Quando nos tornamos fantasmas, é difícil aceitar que não estamos mais entre nossos entes queridos e, especialmente para um marido ciumento como eu, foi especialmente difícil lutar contra os sentimentos que transbordavam toda vez que, numa tentativa de seguir em frente com a própria vida, eu via Antônio conversar com outro homem no Tinder ou se fazer de atirado para algum colega do trabalho.

Se eu tivesse sangue, poderia dizer que meu sangue fervia nos primeiros trezentos e sessenta e cinco dias; mas como fantasmas não mais tem sangue correndo por suas veias, o que acontecia era um pouco mais catastrófico.
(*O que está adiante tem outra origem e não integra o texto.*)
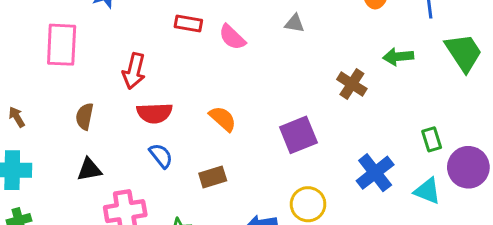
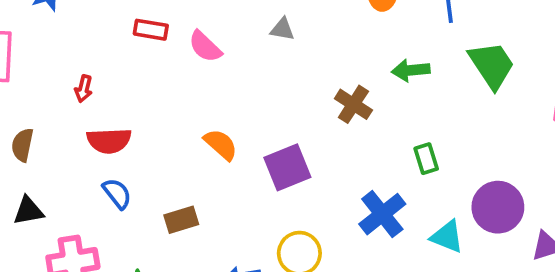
red arrow: (134, 71) -> (84, 89), size x0.6
orange semicircle: (223, 119) -> (221, 145), moved
green rectangle: (432, 139) -> (426, 159), moved

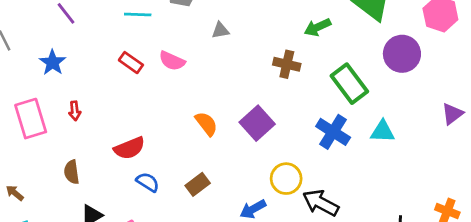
red rectangle: (151, 30) -> (131, 63), turned 45
red arrow: (84, 89) -> (75, 111), moved
orange semicircle: (221, 145) -> (206, 124), turned 30
green rectangle: (426, 159) -> (349, 84), size x1.8
purple circle: (498, 207) -> (402, 54), moved

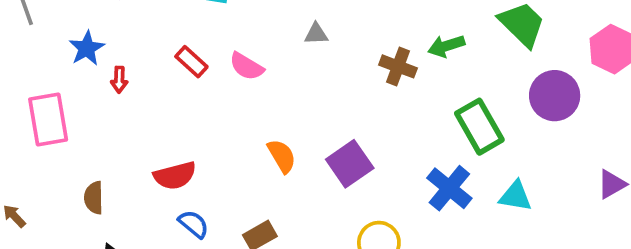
brown cross: (287, 64) -> (398, 66), moved
red arrow: (75, 111) -> (119, 80), moved

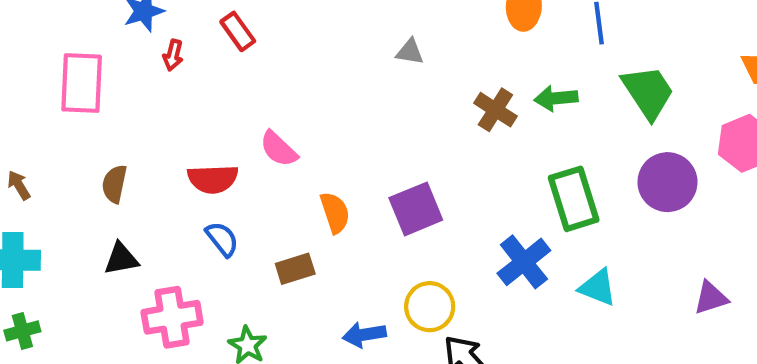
red rectangle: (191, 62) -> (238, 31), moved
pink semicircle: (246, 66) -> (279, 149), moved
orange semicircle: (282, 156) -> (335, 213), moved

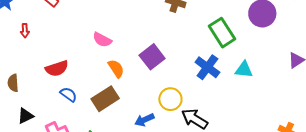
red arrow: (173, 55) -> (25, 31), moved
pink semicircle: (279, 149) -> (102, 40), moved
brown rectangle: (295, 269) -> (105, 99), size x1.5

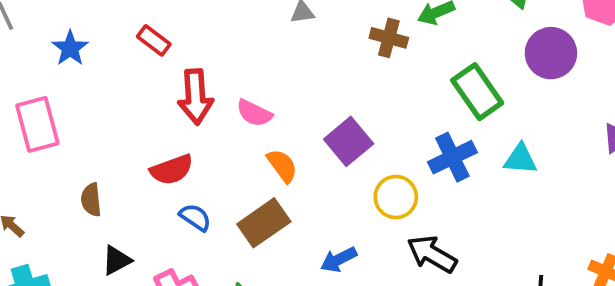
red arrow: (25, 31) -> (195, 97), moved, size x2.0
blue cross: (207, 67) -> (452, 157), turned 30
yellow circle: (170, 99) -> (396, 197), moved

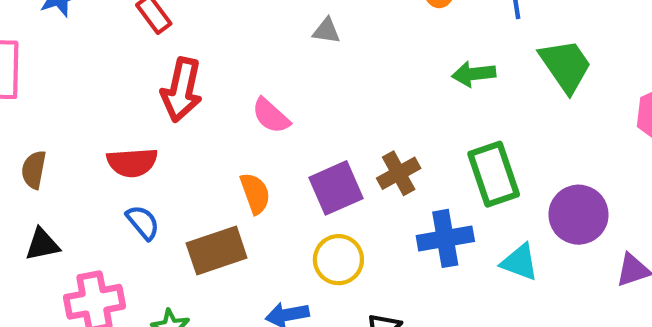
brown cross: (389, 38) -> (399, 173), moved, turned 30
purple circle: (551, 53) -> (579, 215), moved
pink semicircle: (254, 113) -> (271, 116), moved
yellow circle: (396, 197) -> (338, 260), moved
Eu demorei a entender que as janelas abrindo e ventos furiosos derrubando nossas fotos enquadradas nas prateleiras de nosso apartamento era tudo culpa de meus sentimentos, de minha aura espectral ainda muito nova e instável.

Não queria estabilidade, devo admitir, pois entrar em paz com o fato de que estava morto seria o mesmo que aceitar o bilhete só de ida para o Outro Lado. Eu sabia que mais cedo ou mais tarde teria que fazê-lo, pelo bem de Antônio, mas entenda… Eu morri muito jovem. Uma interrupção tão abrupta do momento mais feliz da minha vida era difícil de digerir, difícil de simplesmente deixar para lá.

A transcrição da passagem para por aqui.